Anne Fontaine aime filmer les destinées des êtres non conformistes et des héros ordinaires qui se cherchent parfois longtemps avant de se trouver. Elle aime les rencontres déterminantes qu’ils font dans leur vie, de celles qui déclenchent une transformation profonde. Elle affectionne le mélange de l’eau et du feu et se nourrit de la confrontation improbable de milieux qui ne sont pas censés se rejoindre. Rien d’étonnant à ce que la réalisatrice se soit penchée avec passion sur le cas bien particulier de ce MARVIN OU LA BELLE ÉDUCATION, adapté du roman  « En finir avec Eddy Bellegueule » d’Edouard Louis.
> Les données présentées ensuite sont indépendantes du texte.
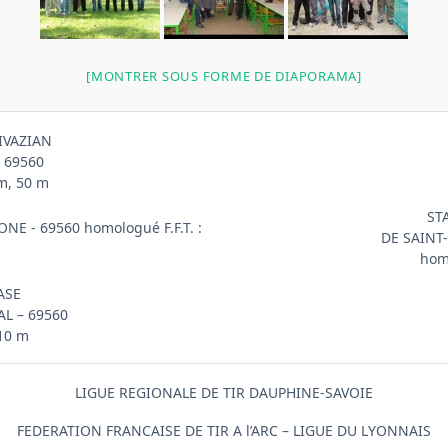
[MONTRER SOUS FORME DE DIAPORAMA]
IVAZIAN
 69560
 m, 50 m
ST
NE - 69560 homologué F.F.T. :
DE SAINT
homo
ASE
L – 69560
 10 m
LIGUE REGIONALE DE TIR DAUPHINE-SAVOIE
FEDERATION FRANCAISE DE TIR A l’ARC – LIGUE DU LYONNAIS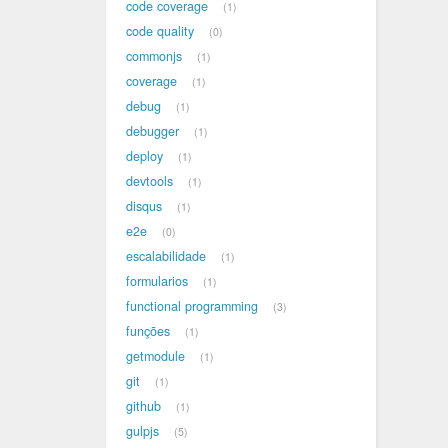
code coverage
1
code quality
0
commonjs
1
coverage
1
debug
1
debugger
1
deploy
1
devtools
1
disqus
1
e2e
0
escalabilidade
1
formularios
1
functional programming
3
funções
1
getmodule
1
git
1
github
1
gulpjs
5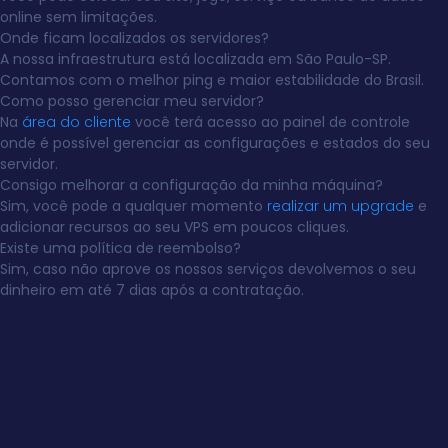
online sem limitações.
Onde ficam localizados os servidores?
A nossa infraestrutura está localizada em São Paulo-SP.
Contamos com o melhor ping e maior estabilidade do Brasil.
Como posso gerenciar meu servidor?
Na
área do cliente
você terá acesso ao painel de controle
onde é possível gerenciar as configurações e estados do seu
servidor.
Consigo melhorar a configuração da minha máquina?
Sim, você pode a qualquer momento
realizar um upgrade
e
adicionar recursos ao seu VPS em poucos cliques.
Existe uma política de reembolso?
Sim, caso não aprove os nossos serviços devolvemos o seu
dinheiro em até 7 dias após a contratação.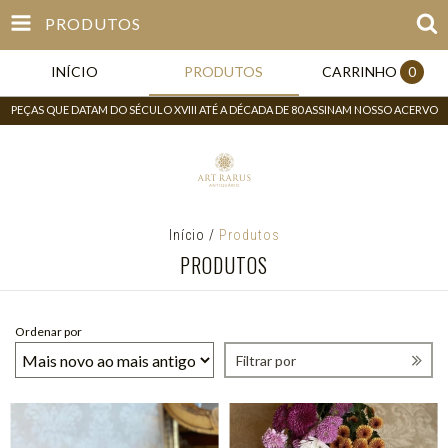
PRODUTOS
INÍCIO
PRODUTOS
CARRINHO
0
PEÇAS QUE DATAM DO SÉCULO XVIII ATÉ A DÉCADA DE 80 ASSINAM NOSSO ACERVO
Início
/
Produtos
PRODUTOS
Ordenar por
Filtrar por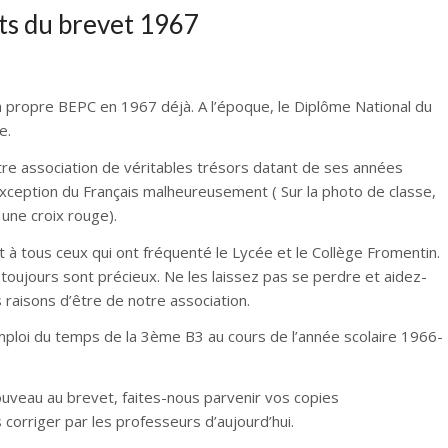
ets du brevet 1967
propre BEPC en 1967 déjà. A l’époque, le Diplôme National du
e.
tre association de véritables trésors datant de ses années
’exception du Français malheureusement ( Sur la photo de classe,
une croix rouge).
 à tous ceux qui ont fréquenté le Lycée et le Collège Fromentin.
ujours sont précieux. Ne les laissez pas se perdre et aidez-
 raisons d’être de notre association.
emploi du temps de la 3ème B3 au cours de l’année scolaire 1966-
nouveau au brevet, faites-nous parvenir vos copies
s corriger par les professeurs d’aujourd’hui.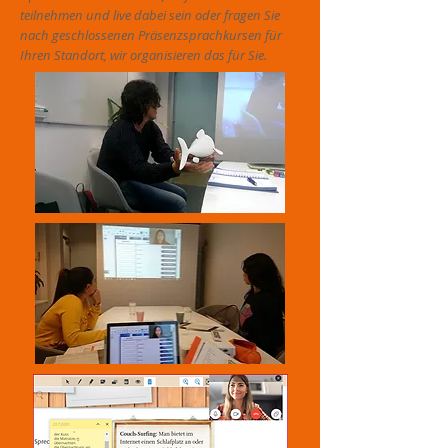
teilnehmen und live dabei sein oder fragen Sie
nach geschlossenen Präsenzsprachkursen für
Ihren Standort, wir organisieren das für Sie.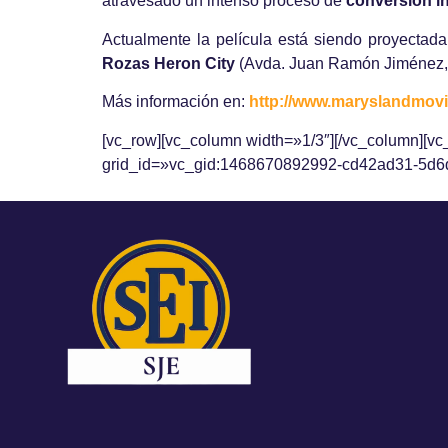
atravesado un intenso proceso de
conversión in
Actualmente la película está siendo proyectad
Rozas Heron City
(Avda. Juan Ramón Jiménez, 
Más información en:
http://www.maryslandmov
[vc_row][vc_column width=»1/3″][/vc_column][v
grid_id=»vc_gid:1468670892992-cd42ad31-5d6d-2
Photo Marvin ou la belle éducation
Crédits : Carole Bethuel

On l’a rencontrée à Bordeaux avec ses deux acteurs Finnegan Oldfield (Marvin adulte) et Jules Porier (Marvin adolescent) dans son premier rôle au cinéma. Avec l’accord de l’écrivain, elle a voulu aller au-delà de la vie d’adolescent du héros. Elle trouvait plus « intéressant de développer la vie d’adulte de ce jeune garçon et voir comment il allait accéder à quelque chose de plus lumineux que son départ assez difficile et complexe ». Et en effet, quel départ difficile ! Le héros de MARVIN OU LA BELLE ÉDUCATION n’est sans doute pas né dans la bonne famille. Il baigne dans un terreau de misère sociale et de violence verbale, noyées dans l’alcool, les clopes et le désœuvrement. Sans filtre, ni pudeur, son père Dany/Grégory Gadebois et Odile/Catherine Salée ont un rapport décomplexé au corps et aux mots.

La réalisatrice se défend pourtant de les juger, leur trouvant même des circonstances atténuantes. Car s’ils sont « très précaires et défaillants à leur insu, ces parents aiment leurs enfants à leur manière ». Elle parvient même à les rendre attachants, car finalement démunis. Ils font sans doute du mieux qu’ils peuvent avec les bases bien maigres d’éducation dont ils disposent. Cette misère-là va évidemment de pair avec la misère intellectuelle et culturelle, dont racisme et homophobie sont les attributs. Mise à part une télévision allumée en permanence, ils n’ont pas accès à la culture. Et on sait pourtant, comme le disait Pierre Bergé, que « la culture permet de voir l’autre et de reconnaître son humanité dans la différence ».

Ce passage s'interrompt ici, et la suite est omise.